The final cut features 32 Canadians, including historical references to influential Canucks such as London, Ont.-born movie mogul Jack Warner; Mack Sennett, the Quebec-born director who discovered Charlie Chaplin; and “America’s Sweetheart,” Toronto-born Mary Pickford.
Another challenge was having to rein themselves in and ruthlessly edit an abundance of choice material.
All was not lost, however. They found a home for some killer extra material on the film’s website (gonesouthdoc.com).
Other online highlights include Kotcheff reminiscing about the making of The Apprenticeship of Duddy Kravitz; Alan Thicke’s recollections of when his much younger son Robin called him while he was in Norway to tell him about the commotion Wayne Gretzky was causing while staying at his house; and Trebek playfully complaining about the location of his star on the Hollywood Walk of Fame, and revealing it has a crack in it.
There’s also a game called Canuck, Not a Canuck that challenges visitors to identify which famous individuals are Canadian, and a risqué monologue on American health care by comedian Renee Percy.
Before this weekend’s première, the film was selected for 18 festivals in North America and the Cayman Islands, including showcases in Edmonton, Hamilton, Boca Raton in Florida, New York and four festivals in Los Angeles.
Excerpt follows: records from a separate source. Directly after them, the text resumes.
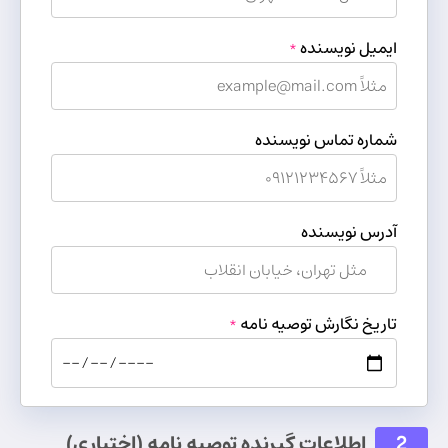
ایمیل نویسنده
*
شماره تماس نویسنده
آدرس نویسنده
تاریخ نگارش توصیه نامه
*
2
اطلاعات گیرنده توصیه نامه (اختیاری)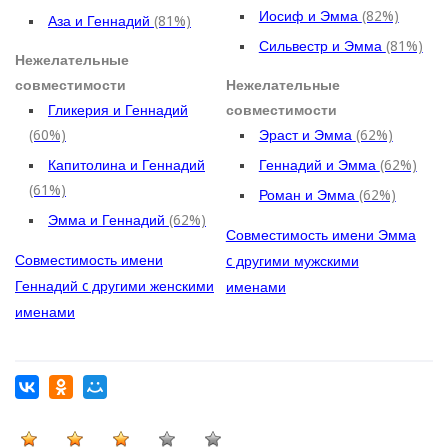
Иосиф и Эмма
(82%)
Аза и Геннадий
(81%)
Сильвестр и Эмма
(81%)
Нежелательные
совместимости
Нежелательные
Гликерия и Геннадий
совместимости
(60%)
Эраст и Эмма
(62%)
Капитолина и Геннадий
Геннадий и Эмма
(62%)
(61%)
Роман и Эмма
(62%)
Эмма и Геннадий
(62%)
Совместимость имени Эмма
Совместимость имени
c другими мужскими
Геннадий c другими женскими
именами
именами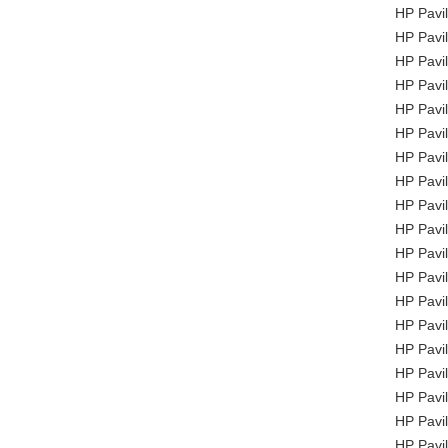
HP Pavi
HP Pavi
HP Pavi
HP Pavi
HP Pavi
HP Pavi
HP Pavi
HP Pavi
HP Pavi
HP Pavi
HP Pavi
HP Pavi
HP Pavi
HP Pavi
HP Pavi
HP Pavi
HP Pavi
HP Pavi
HP Pavi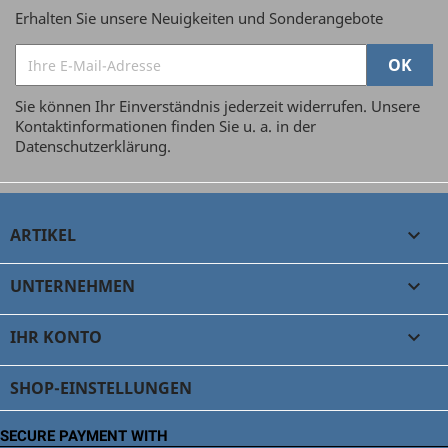
Erhalten Sie unsere Neuigkeiten und Sonderangebote
Sie können Ihr Einverständnis jederzeit widerrufen. Unsere
Kontaktinformationen finden Sie u. a. in der
Datenschutzerklärung.
ARTIKEL

UNTERNEHMEN

IHR KONTO

SHOP-EINSTELLUNGEN
SECURE PAYMENT WITH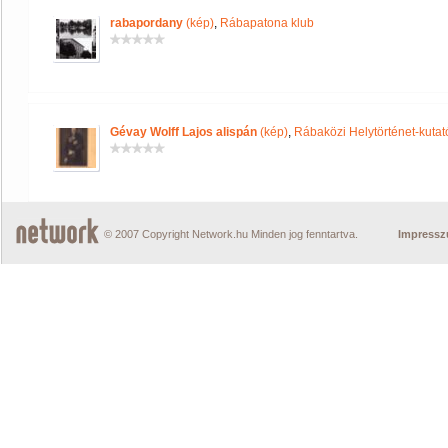
rabapordany
(kép)
,
Rábapatona klub
Gévay Wolff Lajos alispán
(kép)
,
Rábaközi Helytörténet-kutat
© 2007 Copyright Network.hu Minden jog fenntartva.
Impress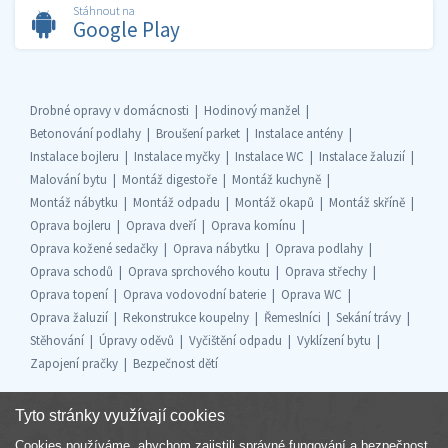
Stáhnout na
Google Play
Drobné opravy v domácnosti
Hodinový manžel
Betonování podlahy
Broušení parket
Instalace antény
Instalace bojleru
Instalace myčky
Instalace WC
Instalace žaluzií
Malování bytu
Montáž digestoře
Montáž kuchyně
Montáž nábytku
Montáž odpadu
Montáž okapů
Montáž skříně
Oprava bojleru
Oprava dveří
Oprava komínu
Oprava kožené sedačky
Oprava nábytku
Oprava podlahy
Oprava schodů
Oprava sprchového koutu
Oprava střechy
Oprava topení
Oprava vodovodní baterie
Oprava WC
Oprava žaluzií
Rekonstrukce koupelny
Řemeslníci
Sekání trávy
Stěhování
Úpravy oděvů
Vyčištění odpadu
Vyklízení bytu
Zapojení pračky
Bezpečnost dětí
Tyto stránky využívají cookies
Cookies používáme, abychom zajistili správné fungování a bezpečnost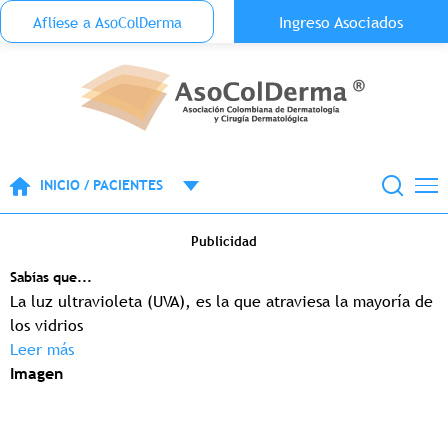
Menu Top Anónimo
Ingreso Asociados
Aflíese a AsoColDerma
Pasar al contenido principal
INICIO / PACIENTES
Publicidad
Sabías que...
La luz ultravioleta (UVA), es la que atraviesa la mayoría de
los vidrios
Leer más
Imagen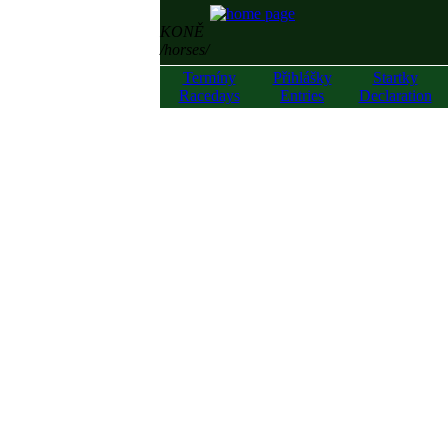
KONĚ
/horses/
Termíny
Přihlášky
Startky
Racedays
Entries
Declaration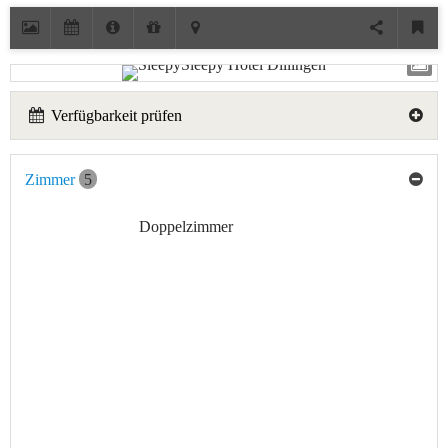
Verfügbarkeit prüfen
Zimmer
5
Doppelzimmer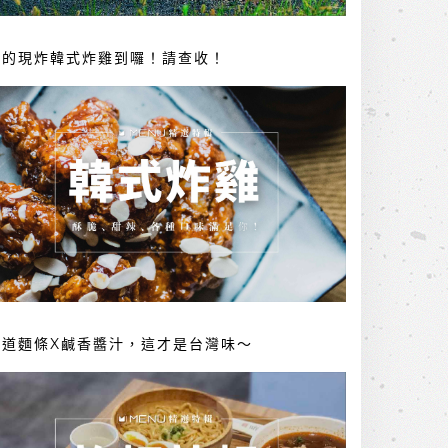
你的現炸韓式炸雞到囉！請查收！
勁道麵條X鹹香醬汁，這才是台灣味～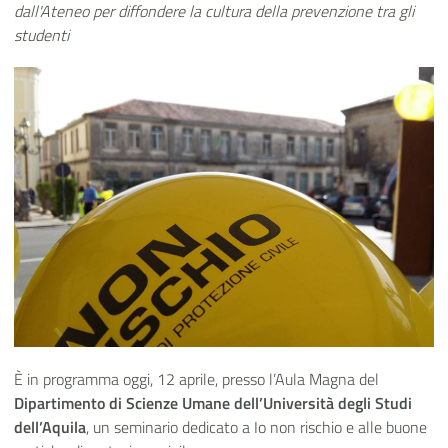
dall'Ateneo per diffondere la cultura della prevenzione tra gli
studenti
È in programma oggi, 12 aprile, presso l’Aula Magna del
Dipartimento di Scienze Umane
dell’Università degli Studi
dell’Aquila
, un seminario dedicato a Io non rischio e alle buone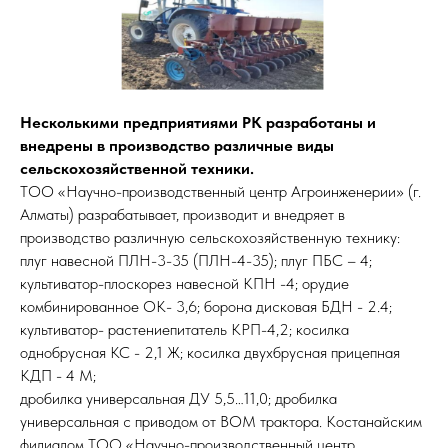
Несколькими предприятиями РК разработаны и
внедрены в производство различные виды
сельскохозяйственной техники.
ТОО «Научно-производственный центр Агроинженерии» (г.
Алматы) разрабатывает, производит и внедряет в
производство различную сельскохозяйственную технику:
плуг навесной ПЛН-3-35 (ПЛН-4-35); плуг ПБС – 4;
культиватор-плоскорез навесной КПН -4; орудие
комбинированное ОК- 3,6; борона дисковая БДН - 2.4;
культиватор- растениепитатель КРП-4,2; косилка
однобрусная КС - 2,1 Ж; косилка двухбрусная прицепная
КДП - 4 М;
дробилка универсальная ДУ 5,5…11,0; дробилка
универсальная с приводом от ВОМ трактора. Костанайским
филиалом ТОО «Научно-производственный центр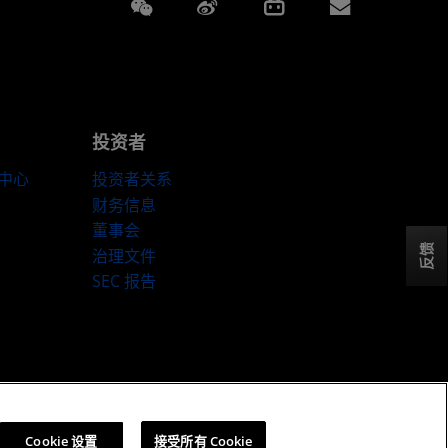
Weixin
Weibo
Bilibili
Subscript
投资者
伴中心
投资者关系
财务信息
董事会
反馈
治理文件
SEC 报告
ookie 政策
Cookie 设置
Cookie 设置
接受所有 Cookie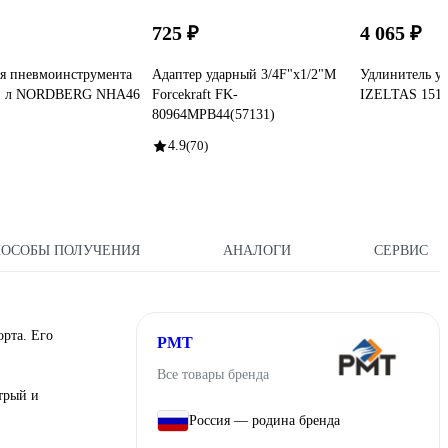
725 ₽
4 065 ₽
я пневмоинструмента
Адаптер ударный 3/4F"х1/2"M
Удлинитель уд
 1 л NORDBERG NHA46
Forcekraft FK-
IZELTAS 1519
80964MPB44(57131)
4.9
(70)
ПОСОБЫ ПОЛУЧЕНИЯ
АНАЛОГИ
СЕРВИС
рта. Его
РМТ
Все товары бренда
трый и
Россия — родина бренда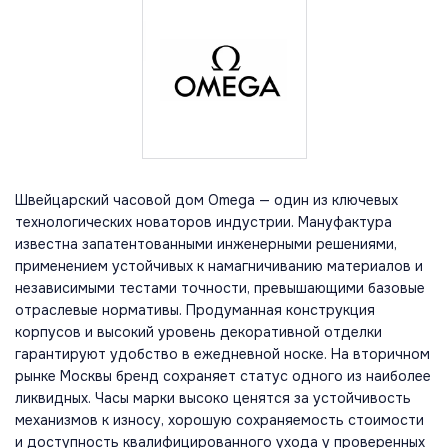
Швейцарский часовой дом Omega — один из ключевых
технологических новаторов индустрии. Мануфактура
известна запатентованными инженерными решениями,
применением устойчивых к намагничиванию материалов и
независимыми тестами точности, превышающими базовые
отраслевые нормативы. Продуманная конструкция
корпусов и высокий уровень декоративной отделки
гарантируют удобство в ежедневной носке. На вторичном
рынке Москвы бренд сохраняет статус одного из наиболее
ликвидных. Часы марки высоко ценятся за устойчивость
механизмов к износу, хорошую сохраняемость стоимости
и доступность квалифицированного ухода у проверенных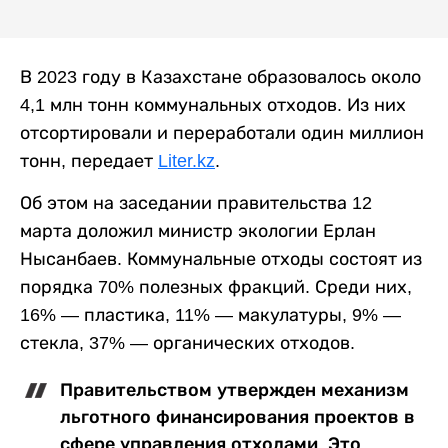
В 2023 году в Казахстане образовалось около
4,1 млн тонн коммунальных отходов. Из них
отсортировали и переработали один миллион
тонн, передает
Liter.kz
.
Об этом на заседании правительства 12
марта доложил министр экологии Ерлан
Нысанбаев. Коммунальные отходы состоят из
порядка 70% полезных фракций. Среди них,
16% — пластика, 11% — макулатуры, 9% —
стекла, 37% — органических отходов.
Правительством утвержден механизм
льготного финансирования проектов в
сфере управления отходами. Это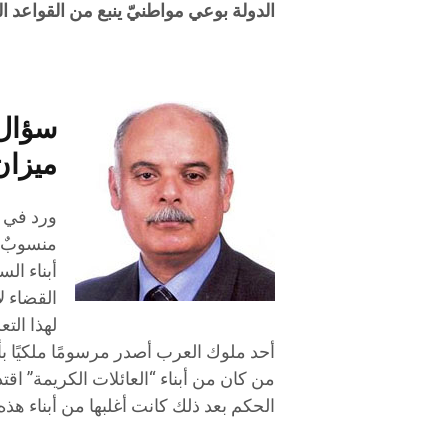
الدولة بوعي مواطنيّ ينبع من القواعد ال
سؤال:
ميزان
ورد في أ
منسوبٌ إ
أبناء ال
القضاء ل
لهذا الت
أحد ملوك العرب أصدر مرسومًا ملكيًا بأ
من كان من أبناء “العائلات الكريمة” اقتدا
الحكم بعد ذلك كانت أغلبها من أبناء هذه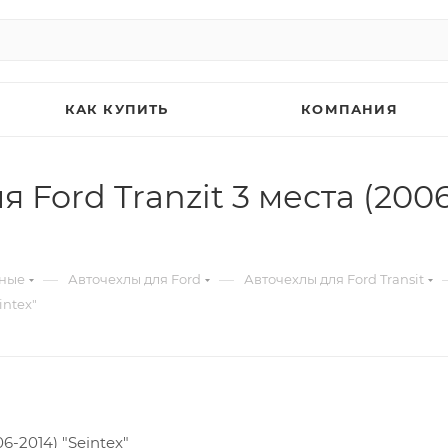
КАК КУПИТЬ
КОМПАНИЯ
 Ford Tranzit 3 места (2006
—
—
ьные
Авточехлы для Ford
Авточехлы для Ford Transit
intex"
It won best documentary at the Glendale International Film Festival.
“It’s been really interesting to see how different the reaction has been between Canadian and American audiences,” Bland said.
“Canadians get all the in-jokes, but the Americans have been really receptive. You hear comments like ‘I had no idea he was Canadian! Him, too? Wow.’ It’s really cool to hear that.”
Bland said it is especially gratifying having the film make its Canadian première in their hometown at the suggestion of Canadian distributor Kinosmith.
“Robin [Smith, Kinosmith CEO] championed it early on,” said Bland, whose film is destined for Superchannel. “We’re very grateful.”